PTTEP invests $2.28 billion in Canadian oil sands project

The record outward investment by a Thai company helps PTTEP to gain a foothold in the world’s second-biggest source of crude oil.

Thailand’s PTT Exploration & Production is taking advantage of the strong baht to buy a $2.28 billion stake in a Canadian oil sands project from Statoil.

The investment is a record for a Thai company overseas and will give PTTEP 40% ownership of the Kai Kos Dehseh project. Norway’s Statoil will keep the remaining 60% stake and continue to operate the project, which it bought in 2007 from North American Oil Sands.

The two companies will share management responsibilities and PTTEP will have first right of refusal if Statoil chooses to sell down its stake.

In a conference call with investors last night, chief executive Anon Sirisaengtaksin said that PTTEP will pay Statoil in cash when the deal becomes effective on January 1, 2011.

He added that PTTEP plans to fund part of the costs of the acquisition with a bond issue of up to $700 million, but that it can also make use of $1.6 billion in credit lines if the bond market window closes. The rest will be paid out of the $1.5 billion of cash on its balance sheet.

Oil is not yet flowing from the first area being developed, known as Leismer, but PTTEP is expected to start booking revenues at a rate of 10,000 barrels a day in early 2011. Anon said it will take around 40 years to recover all the oil and the company is targeting peak production of more than 300,000 barrels a day once all five areas are fully operational.

The other sites -- Corner, Thornbury, Hangingstone and South Leismer -- will be developed in stages, with Corner already underway and scheduled to start production in 2015, when the total oil flow is expected to be around 50,000 barrels a day, rising to 150,000 barrels by 2020.

PTTEP is the first Thai company to expand into oil sands, a move that Anon said is necessary given the difficulty of sourcing large reserves in conventional oil and gas fields. The company also considered oil fields located deep underwater, but opted against that approach because of the risks involved. The BP spill, presumably, was instrumental in helping form that opinion.

Kai Kos Dehseh is a large oil sands deposit in Athabasca, Alberta, covering an area of more than 1,100 square kilometres. According to PTTEP, the sands could yield up to 4.3 billion barrels of heavy crude oil, which is almost double the estimate in 2007, when Statoil paid $2.2 billion for the project. Since then, it has drilled more than 300 wells and expects continued technological developments to increase the amount of oil it can recover during the life of the project.

Statoil uses a technique known as steam-assisted gravity drainage to produce oil from the tar sands, which involves drilling two horizontal holes into the deposit, one a few metres above the other, and injecting steam into the higher hole. This heats up the oil, which is thick and gloopy under the ground, and encourages it to drain into the lower wellbore.

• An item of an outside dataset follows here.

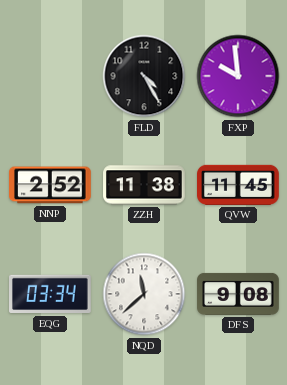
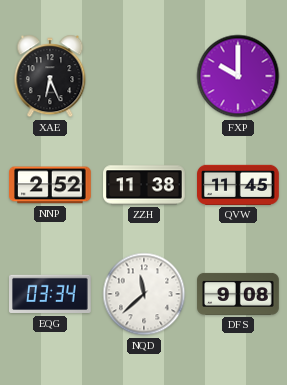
XAE: none -> 6:26
FLD: 4:25 -> none
FXP: 9:59 -> 10:00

PTTEP is keen to gain the technical knowhow to exploit these types of reserves because of the vast potential in Canada’s oil sands, which are claimed to be the biggest crude reserves outside Saudi Arabia.

The oil produced from the wells is classed as West Canadian Select, which sells at a discount of roughly 13% to West Texas Intermediate. It will mostly be sold into the US mid-west.

J.P. Morgan acted as financial adviser to PTTEP.